Ce Bianco Gentile illustre de fort belle manière la recherche d’Yves Canarelli, entamée depuis plus de 25 ans déjà au côté de quelques autres précurseurs, comme son ami Jean-Charles Abbatucci ou Antoine Arena : redonner vie aux cépages endémiques de la Corse, longtemps oubliés au profit de cépages sudistes plus « mainstream », et montrer qu’ils ont toutes les qualités requises pour occuper le devant de la scène.
Yves le sait bien : si, à son meilleur, le Biancu Gentile peut donner des vins lumineux, tout en nuances aromatiques, il peut aussi, lorsqu’il a mûri trop vite, manquer d’acidité et donner des blancs trop riches. Le vigneron a donc privilégié des parcelles exposées au Nord et Nord-Ouest, plus fraîches, parfaitement adaptées à la maturité relativement précoce du Biancu Gentile, dont on retrouve les premières traces sur l’île du côté de Sartène.
Sur ce millésime 2022 marqué par une longue période de sécheresse et des températures élevées, les vignes ont encore une fois impressionné Yves pour leur résilience extraordinaire. Elles ont su aller chercher en profondeur les ressources nécessaires pour que les raisins mûrissent régulièrement. Au moment des vendanges, dans la dernière semaine du mois d’août, les rendements en jus restaient modestes mais les équilibres sucres-acidités et les qualités aromatiques étaient au rendez-vous, laissant présager d’un excellent millésime, à la fois expressif et raffiné.
Après une vinification très peu interventionniste, sur levures indigènes, le vin a ensuite passé 8 mois en cuves béton et en foudres, grands contenants qu’Yves affectionne particulièrement car ils ne marquent pas le vin et permettent de préserver parfaitement l’éclat naturel et la fraîcheur du fruit. Soucieux de conserver une certaine vivacité en bouche, Yves ne pratique d’ailleurs plus de bâtonnage pendant toute la durée de l’élevage.
Aujourd’hui, ce Biancu Gentile nous séduit par la sensation de pureté et le charme raffiné qu’il dégage. De délicates notes de fruits blancs s’élèvent du verre, autour d’une poire Passe-Crassane et de la pêche blanche. Puis viennent les fleurs d’amandier et de citronnier, nous plongeant dans une atmosphère printanière, dans la fraîcheur du matin d’un jardin luxuriant, balcon sur la Méditerranée. On perçoit quelques notes résineuses évoquant le pin parasol et une touche saline, portée par une brise marine légère. Une subtile note de violette précède une expression minérale raffinée, sur une nuance d’encens et quelques épices aux accents poivrés.

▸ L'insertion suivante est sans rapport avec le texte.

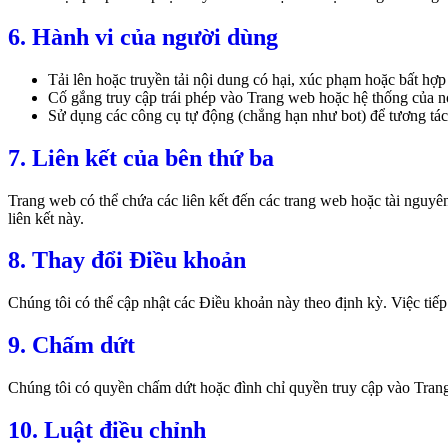
6. Hành vi của người dùng
Tải lên hoặc truyền tải nội dung có hại, xúc phạm hoặc bất hợp
Cố gắng truy cập trái phép vào Trang web hoặc hệ thống của n
Sử dụng các công cụ tự động (chẳng hạn như bot) để tương tác
7. Liên kết của bên thứ ba
Trang web có thể chứa các liên kết đến các trang web hoặc tài nguyên
liên kết này.
8. Thay đổi Điều khoản
Chúng tôi có thể cập nhật các Điều khoản này theo định kỳ. Việc tiế
9. Chấm dứt
Chúng tôi có quyền chấm dứt hoặc đình chỉ quyền truy cập vào Trang
10. Luật điều chỉnh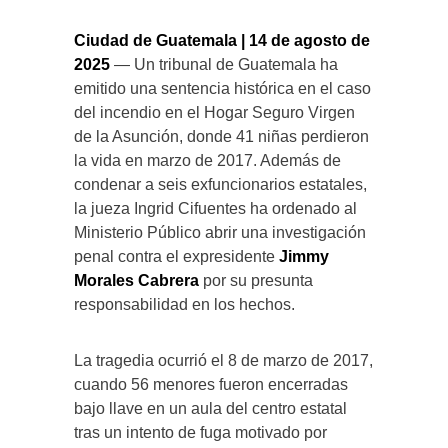
Ciudad de Guatemala | 14 de agosto de
2025
— Un tribunal de Guatemala ha
emitido una sentencia histórica en el caso
del incendio en el Hogar Seguro Virgen
de la Asunción, donde 41 niñas perdieron
la vida en marzo de 2017. Además de
condenar a seis exfuncionarios estatales,
la jueza Ingrid Cifuentes ha ordenado al
Ministerio Público abrir una investigación
penal contra el expresidente
Jimmy
Morales Cabrera
por su presunta
responsabilidad en los hechos.
La tragedia ocurrió el 8 de marzo de 2017,
cuando 56 menores fueron encerradas
bajo llave en un aula del centro estatal
tras un intento de fuga motivado por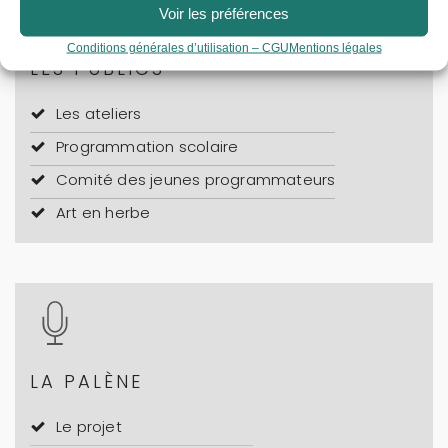
Voir les préférences
Conditions générales d’utilisation – CGU
Mentions légales
LES PUBLICS
Les ateliers
Programmation scolaire
Comité des jeunes programmateurs
Art en herbe
LA PALÈNE
Le projet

La bouche se montre tout aussi expressive et équilibrée, structurée autour d’un noyau acidulé mêlant fruits blancs, abricot et des agrumes juteux, plus vrais que nature, parmi lesquels on reconnaît l’orange, la clémentine, le pomelo et la carambole. Une touche plus lactée vient apporter de la rondeur au milieu de bouche : on pense à un sirop d’orgeat et au lait d’amande, avant de repartir dans un registre gourmand et tonique de confiture de coing et de marmelade à l’orange amère. La finale expressive voit le triomphe de la roche, qui apporte cette dimension subtilement empyreumatique, autour du poivre blanc, de la pierre frottée et du piment d’Espelette.

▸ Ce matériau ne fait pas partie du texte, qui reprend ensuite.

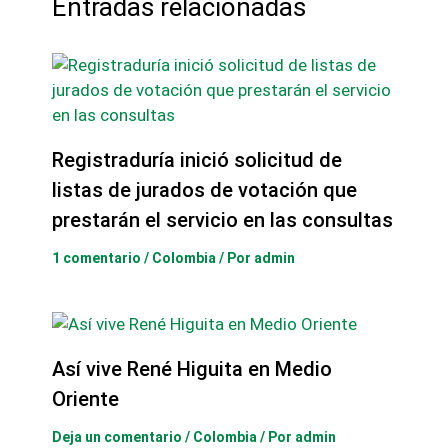
Entradas relacionadas
Registraduría inició solicitud de
listas de jurados de votación que
prestarán el servicio en las consultas
1 comentario
/
Colombia
/ Por
admin
Así vive René Higuita en Medio
Oriente
Deja un comentario
/
Colombia
/ Por
admin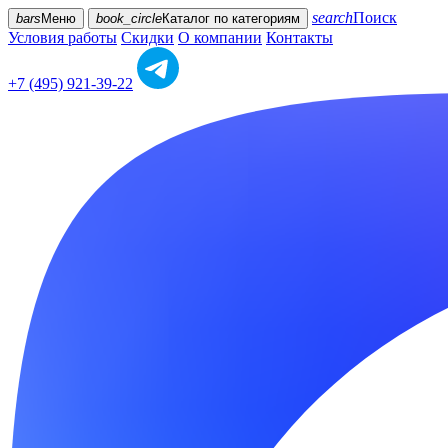
search
Поиск
bars
Меню
book_circle
Каталог
по категориям
Условия работы
Скидки
О компании
Контакты
+7 (495) 921-39-22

Taillé pour la table, ce très beau Biancu Gentile vous régalera sur des scampi fritti ou des beignets de calamar à l’Espagnole, une authentique pissaladière mais aussi des antipasti de légumes ou de poulpe marinés à l’huile d’olive et aux herbes aromatiques. Vous vous régalerez tout autant avec des spaghettis au pesto et courgettes ou encore une daurade au fenouil.